There are several similar questions here on Stack but I can't get any answers working for me, I'm completely new to Node and the idea of asynchronous programming so please bear with me.

I'm building a scraper that currently has a 4 step process:

  1. I give it a collection of links
  2. It goes to each of these links, finds all relevant img src on the page
  3. It finds the "next page" link, gets its href, retrieves the dom from said href and repeats step #2.
  4. All of these img src are put into an array and returned

Here's the code. getLinks can be called asynchronously but the while loop in it currently cannot:

function scrape(url, oncomplete) {
    console.log("Scrape Function: " + url);
    request(url, function(err, resp, body) {
        if (err) {
            console.log(UHOH);
            throw err;
        }
        var html = cheerio.load(body);
        oncomplete(html);
    }
    );
}
function getLinks(url, prodURL, baseURL, next_select) {
    var urls = [];
    while(url) {
        console.log("GetLinks Indexing: " + url);
        var html = scrape(url, function(data) {
            $ = data;
            $(prodURL).each(function() {
                var theHref = $(this).attr('href');
                urls.push(baseURL + theHref);
            }
            );
            next = $(next_select).first().attr('href');
            url  = next ? baseurl + next : null;
        }
        );
    }
    console.log(urls);
    return urls;
}

At present this goes into an infinite loop without scraping anything.
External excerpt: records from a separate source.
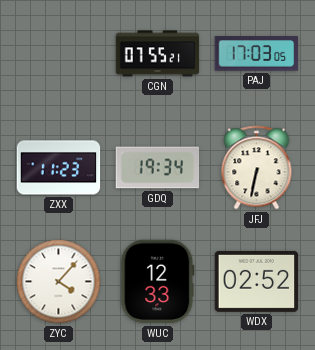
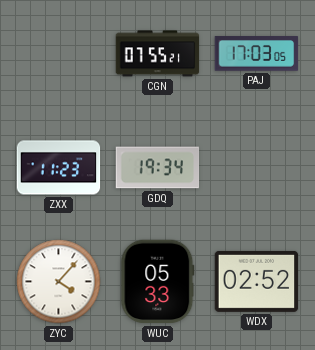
JFJ: 6:32 -> none
WUC: 12:33 -> 05:33
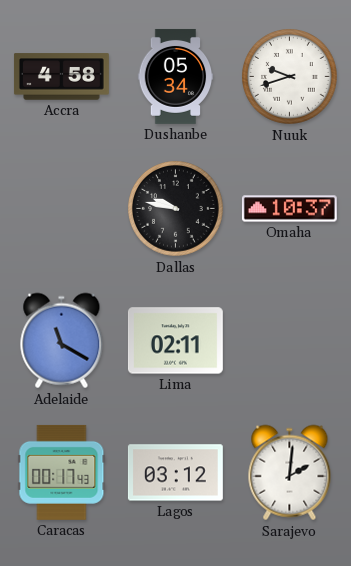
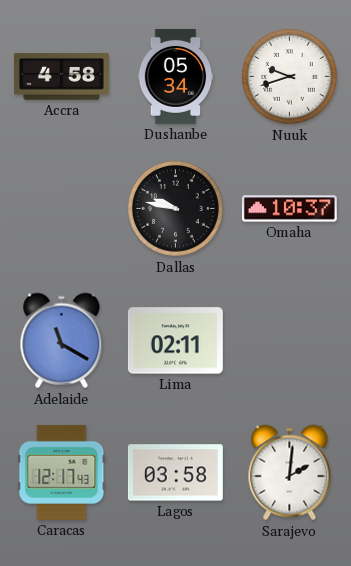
Caracas: 00:17 -> 12:17
Lagos: 03:12 -> 03:58
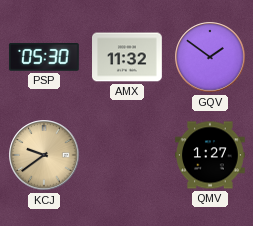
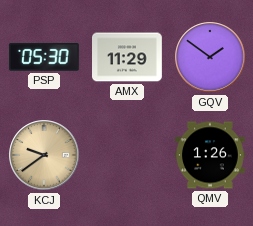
AMX: 11:32 -> 11:29
QMV: 1:27 -> 1:26
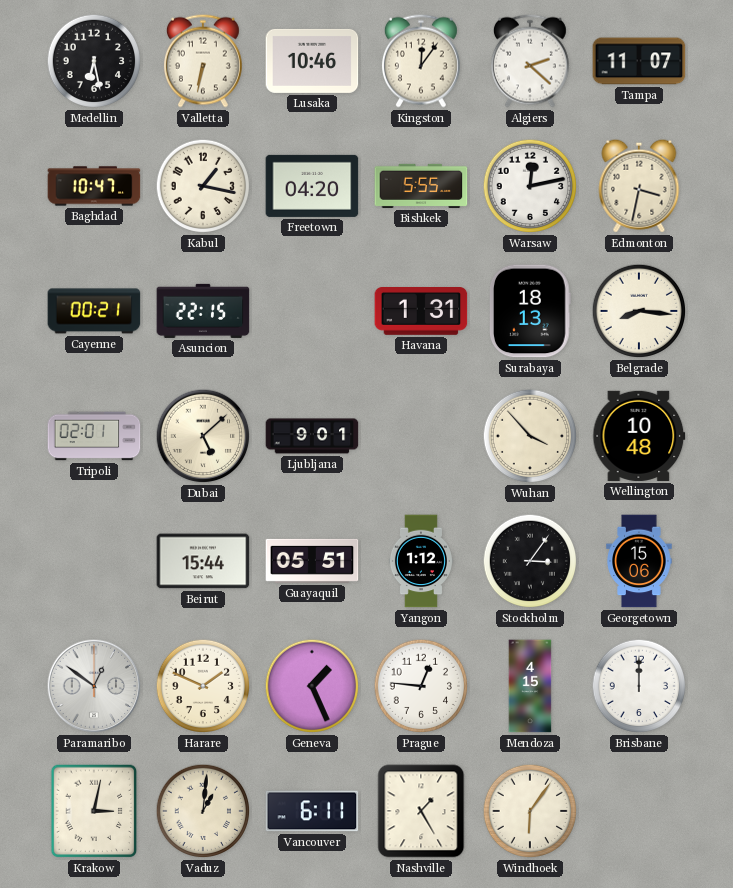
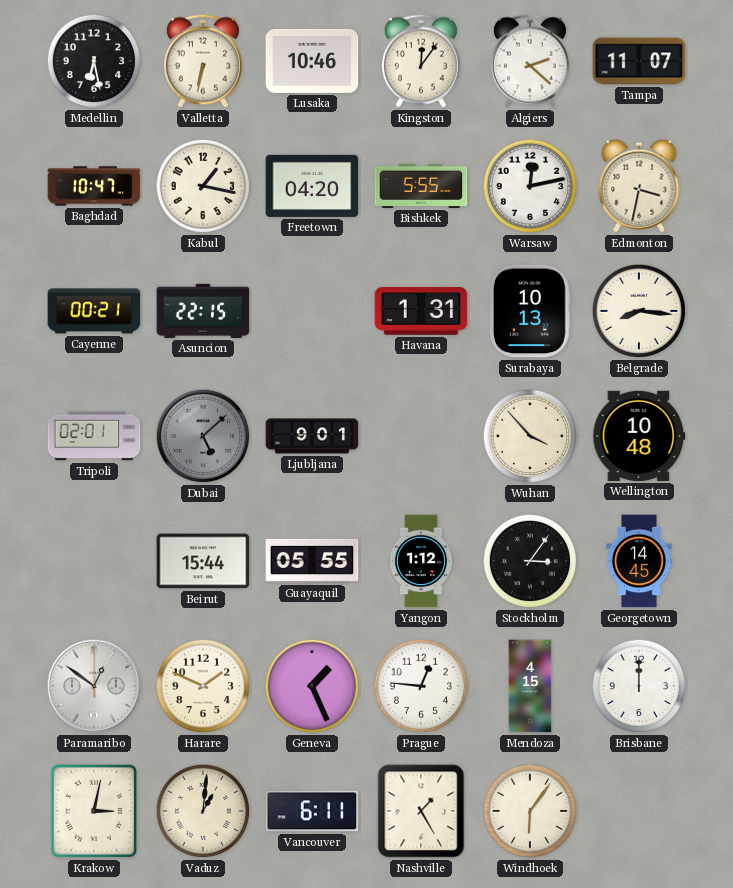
Surabaya: 18:13 -> 10:13
Dubai dial: cream -> grey
Guayaquil: 05:51 -> 05:55
Georgetown: 15:06 -> 14:45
If I put the url = next ? baseurl + next : null; outside of the callback I get a "next" is not defined error.

Any ideas on how I can re-work this to make it node-friendly? It seems like, by this problem's very nature, it needs to be blocking, no?

It is a frequent pattern where you want to perform a loop but use an asynchronous function with a callback. As you cannot wait for an asynchronous function you cannot simply use a while loop.

One solution is to use a "stack" (or array). Fill this with the initial elements you want to process. As you discover more elements to process add them to this stack. And recursively call your function incrementing the index to process until the index exceeds the length of the array.

e.g.

function do_scrape( stack, this_url, callback ) {
    // get list of URLs from webpage at this_url
    ...
    stack.push( new_url ); // adding new element to array
    ...
    ...
    callback(); // process callback
}

function process_stack( stack_of_urls, idx ) {
    var this_url = stack_of_urls[idx];

    do_scrape(
        stack_of_urls,
        this_url,           
        function () {
            if ( idx + 1 < stack_of_urls.length ) {
                process_stack( stack_of_urls, (idx + 1) );
            } else {
                process.exit( 0 );
            }
        }
    );
}

var stack_of_urls = [ "http://www.yahoo.com/" ];
process_stack( stack_of_urls, 0 ); // start from index zero

Note there are many ways of approaching this. For efficiency's sake you could remove processed elements off the stack. Also you have a choice of whether to process the stack from beginning to end, or end to beginning, etc. Finally note that if you do not call an asynchronous function in your do_scrape function then you'll have a tight loop of callbacks whereby node.js will abort complaining about the stack being too big.